Madhava Bhat is pioneering Carnatic music whistling in the State

Some trends are indeed amusing. If someone whistled at others, it would be scorned at. When it comes to films, people would enthusiastically join in the whistling — think Ye shaam masatani's unforgettable tune by Kishore Kumar. Now how about somebody sitting on a serious platform of Carnatic music, surrounded by the traditional accompaniments like the mridanga, violin and morsing, whistling Natta raga at a kutcheri?

In the last two decades, a handful of Carnatic whistling artistes have stormed the classical music scene in Hyderabad, Chennai and New Delhi.

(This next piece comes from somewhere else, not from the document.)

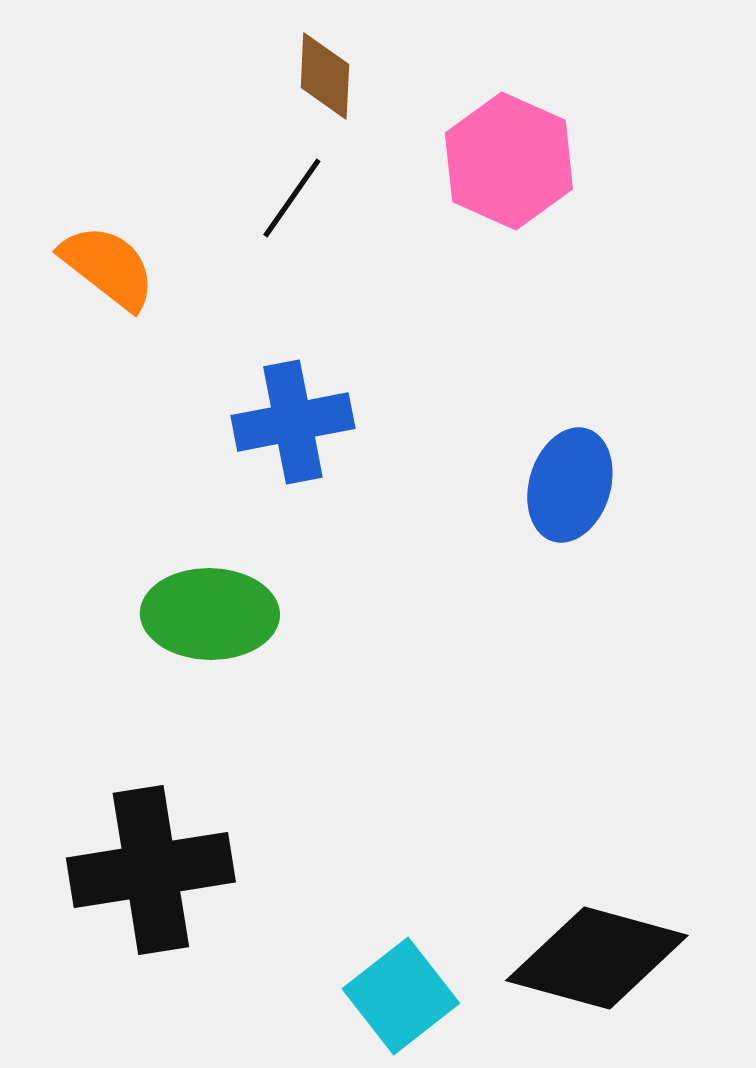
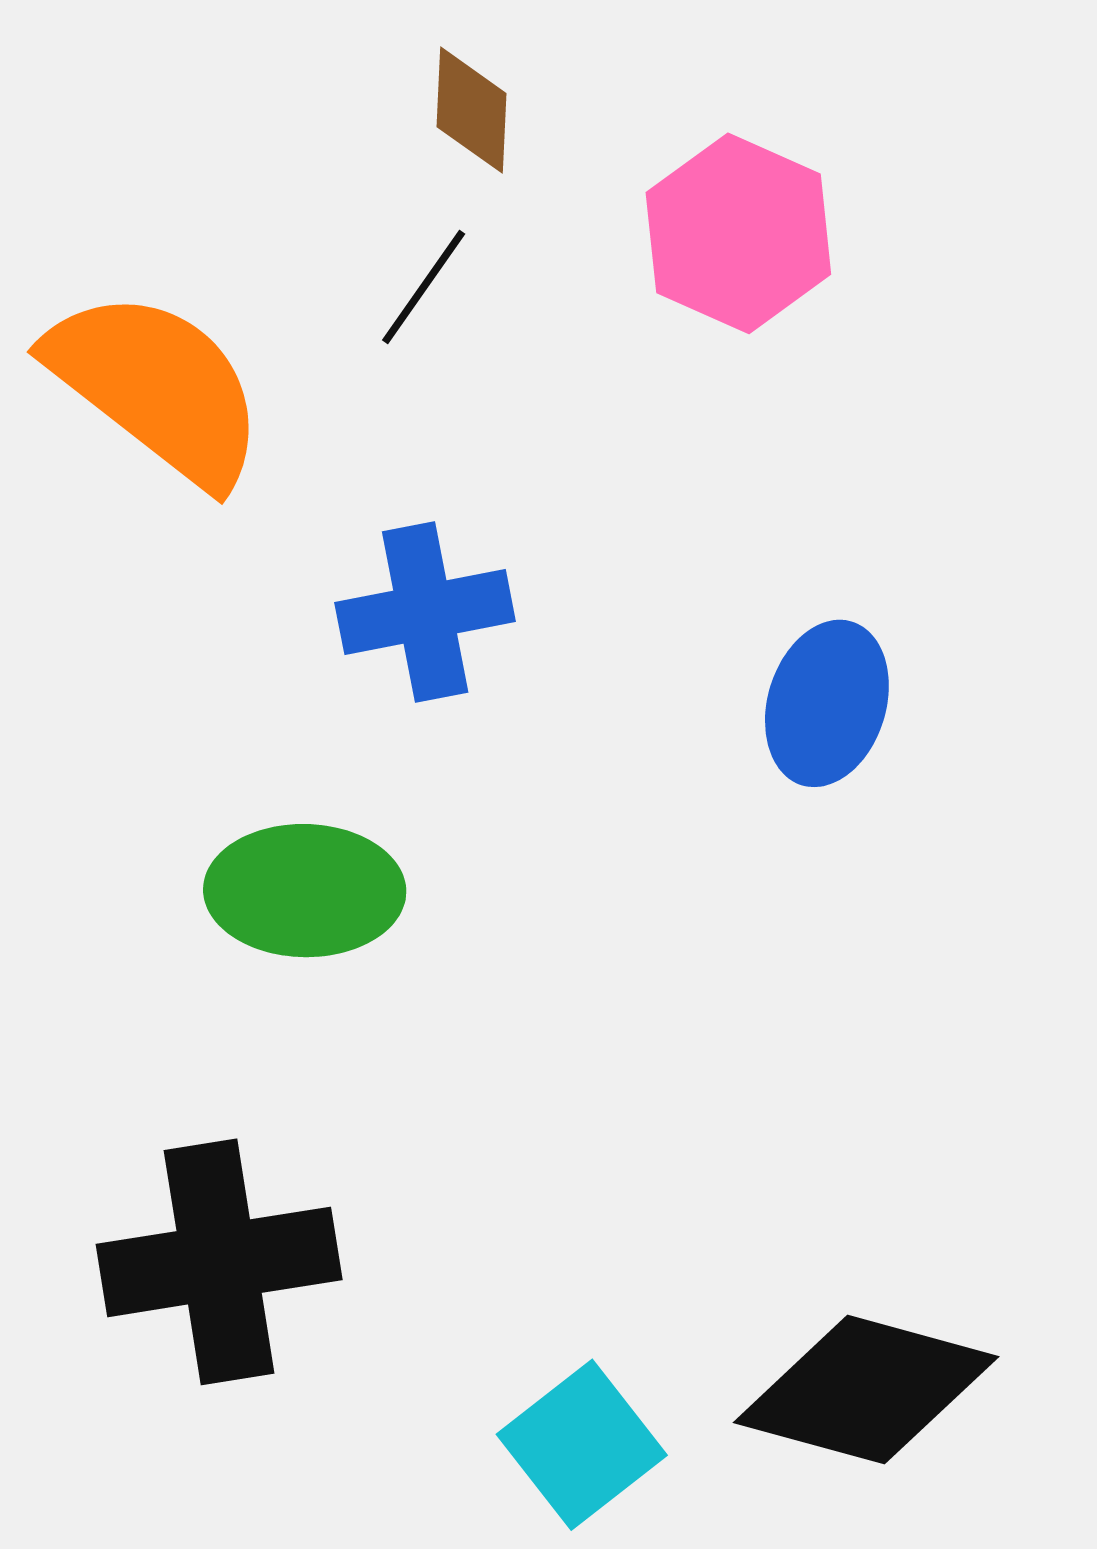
orange semicircle: (108, 267) -> (157, 387), size x1.6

“If you bring music in your whistling, it is pleasant. If you mould it to suit a classical genre, the effort behind the presentation is appreciated,” says Carnatic whistle artiste C.N. Madhava Bhat of Sagar.

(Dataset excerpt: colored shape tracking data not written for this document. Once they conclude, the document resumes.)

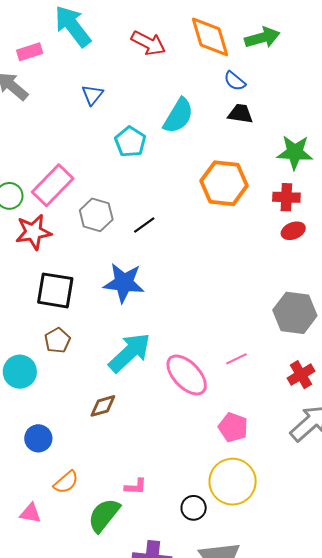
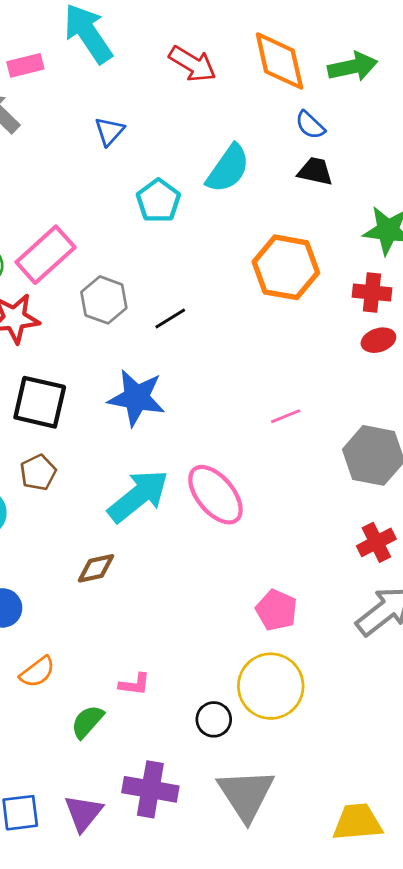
pink line: (236, 359) -> (286, 416), moved
pink ellipse: (187, 375) -> (215, 495), moved
green semicircle: (104, 515) -> (87, 722), size x0.7

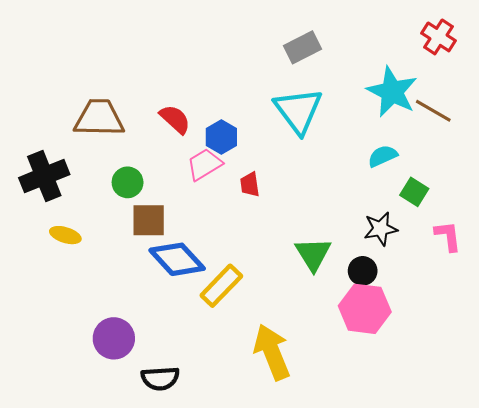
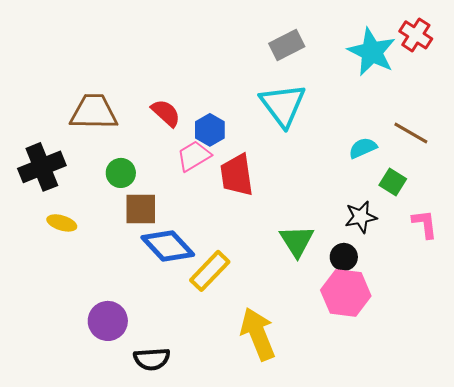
cyan star: (392, 92) -> (372, 52), moved
brown line: (433, 111) -> (411, 133), moved
red trapezoid: (250, 184) -> (237, 175), size x1.8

Mr. Bhat, the only serious such artiste in the State, was overwhelmed with the thundering response he received at the BTM Cultural Academy's Aradhana Sapthaha concert here last week. Nearly 90 minutes into his performance, which included whistling in Kalyana-Vasantha, Sindhubhairavi and Bageshri ragas, handling kritis and swara prasthara, he hadn't taken a drop of water.

Intense training

Intense vocal training from his father Narahari Bhat helped him, Mr. Bhat says. “I am basically a farmer, we own arecanut farms in Sagar, and whistling was a passion. The more people appreciated my whistling, the more determined I was to take it up in Carnatic style.”

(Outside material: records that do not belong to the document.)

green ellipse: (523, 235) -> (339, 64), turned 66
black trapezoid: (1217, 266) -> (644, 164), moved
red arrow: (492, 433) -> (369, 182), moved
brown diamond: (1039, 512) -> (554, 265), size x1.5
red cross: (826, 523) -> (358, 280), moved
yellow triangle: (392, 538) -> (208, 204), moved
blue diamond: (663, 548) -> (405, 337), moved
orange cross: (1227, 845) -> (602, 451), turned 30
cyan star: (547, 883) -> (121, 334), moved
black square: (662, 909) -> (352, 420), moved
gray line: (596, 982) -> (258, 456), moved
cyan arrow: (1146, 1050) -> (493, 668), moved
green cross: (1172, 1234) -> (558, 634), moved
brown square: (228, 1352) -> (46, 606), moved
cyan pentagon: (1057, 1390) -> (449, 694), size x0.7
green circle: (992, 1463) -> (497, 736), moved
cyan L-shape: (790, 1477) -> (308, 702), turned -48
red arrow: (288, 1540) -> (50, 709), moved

It took hard work to perfect the art. “It took me rigorous sessions of practice to adapt to the lyrical bhava, as trial and error sessions with lip and tongue movements and inhale-exhale exercises improved my oral duplication week after week in whistling. When I was 12, I even participated in a Tyagaraja Aradhane in Sagar,” he says.

Vocal and whistle

Mr. Bhat, who trained under R.K. Padmanabha too, often alternates between vocal and whistling in his concerts. “After I learn a kriti or a raga from RKP, I practice the same in whistling too,” the artiste says.

“Breath control in conjunction with tongue and lip movement is paramount, as it doesn't stop with just blowing; your mouth is occupied for raaga and sahitya bhava and for the right kind of pitch. Only the maadhurya is like flute, but it involves much more as we have to sustain long notes, bring in gamakas and brigas, and maintain continuity for hours,” he says.

Well-received

Did his parents approve of his whistling? “I have never seen any displeasure in them. In about 300 concerts that I have performed, Udupi Krishna Math and Temple and Shringeri Math are places where I have received appreciation from the seers quite regularly.”